Weekly round-up: Alt GPs – bottom is in?
+ SK Square: how much juice left in a post-IBKR world
Alt GPs: incoming narrative violation
In early March we wrote extensively about how fears of a Private Credit-induced systemic shock had sparked an indiscriminate sell-off in financials across the board. Our view was that private markets are not going anywhere and we had reached a point where the market was conflating Alt GPs, BDCs, Banks and everything in between. Alt GPs hit local lows 50-70% off ATHs later that month.
While a breather was warranted after an incredible 3-5 year run, with valid concerns over market saturation and retail penetration, implied multiples in some instances looked too cheap even on a run-off basis.
We also reached peak divergence between what insiders were saying and what was being propagated in the media – the cynical view being most entertaining.
Finally, there is a prevailing assumption that a potential late-stage credit cycle is unconditionally negative for AUM growth. While it may certainly affect some channels at the margin, sophisticated LPs will over allocate to vintages with a spread-widening backdrop. In a recession, credit always gets bid first prior to equities recovering. We also saw in our Apollo & Athene deep-dive how in the case of Athene AUM growth can be completely detached from the credit cycle.
The impending Private Credit doom has been an incredible driver of clicks – but narrative eventually needs facts to follow-through – and early Q1 signs are pointing towards uncomfortable truths for the bears, with a decent chance that the bottom is in.
Q1 read-through: Ares and Blue Owl
Blue Owl and Ares released Q1 earnings this week. Whilst not everything was perfect, the main focus point – AUM growth – has largely surprised to the upside.

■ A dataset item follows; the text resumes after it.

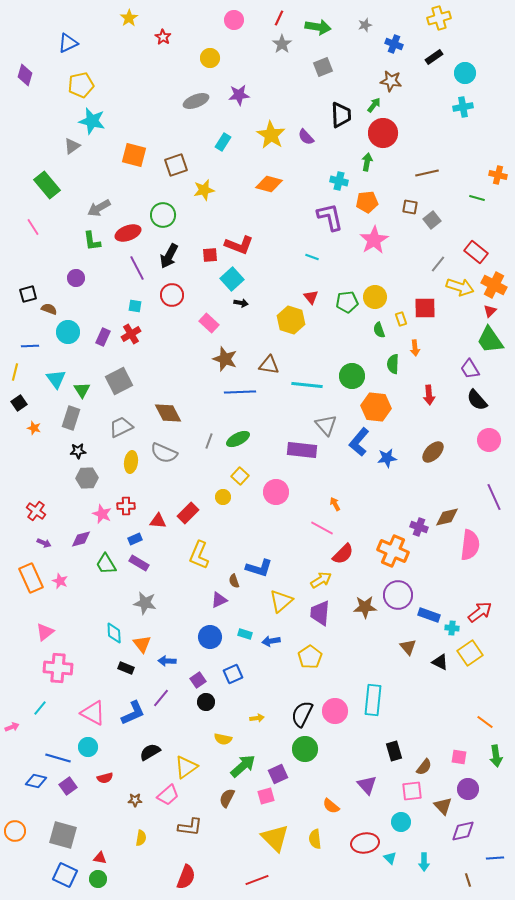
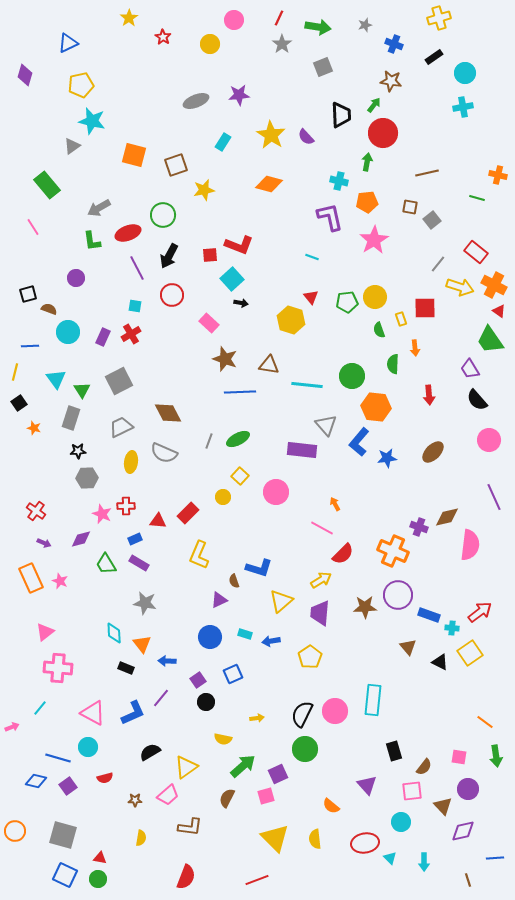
yellow circle at (210, 58): moved 14 px up
red triangle at (490, 311): moved 9 px right; rotated 40 degrees counterclockwise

In fact whist I expected moderate growth (particularly in closed-end fundraising) I was positively surprised to see Ares record large net credit inflows (+$11B) in their Perpetual Capital segment (primarily BDCs / open-ended funds).

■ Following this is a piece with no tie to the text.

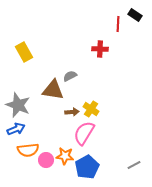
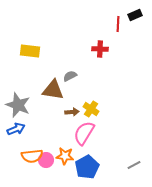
black rectangle: rotated 56 degrees counterclockwise
yellow rectangle: moved 6 px right, 1 px up; rotated 54 degrees counterclockwise
orange semicircle: moved 4 px right, 6 px down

In the case of Blue Owl, which at ~$8 / share was being priced as if their credit business would suffer net quarterly outflows at (or even in excess of) the redemption cap, numbers were significantly ahead of consensus – albeit while they emphasised YoY numbers in their presentation, sequential QoQ figures were moderate to flat-ish.
Blue Owl has been the poster child for all that is wrong with Private Credit – and the whiff of a Q1 earnings driven narrative violation was enough to spark a short squeeze, propelling its shares up +10%. We will also note that the shares held by its founders – Doug Ostrover and Marc Lipschultz – are no longer pledged, removing an important overhang on the stock and likely marking the bottom.
Early innings of a trend reversal
Since Blue Owl (right or wrong) is widely perceived to be in the bottom quartile of GPs, its results have created positive anticipation for the rest of the sector due to report over the coming weeks.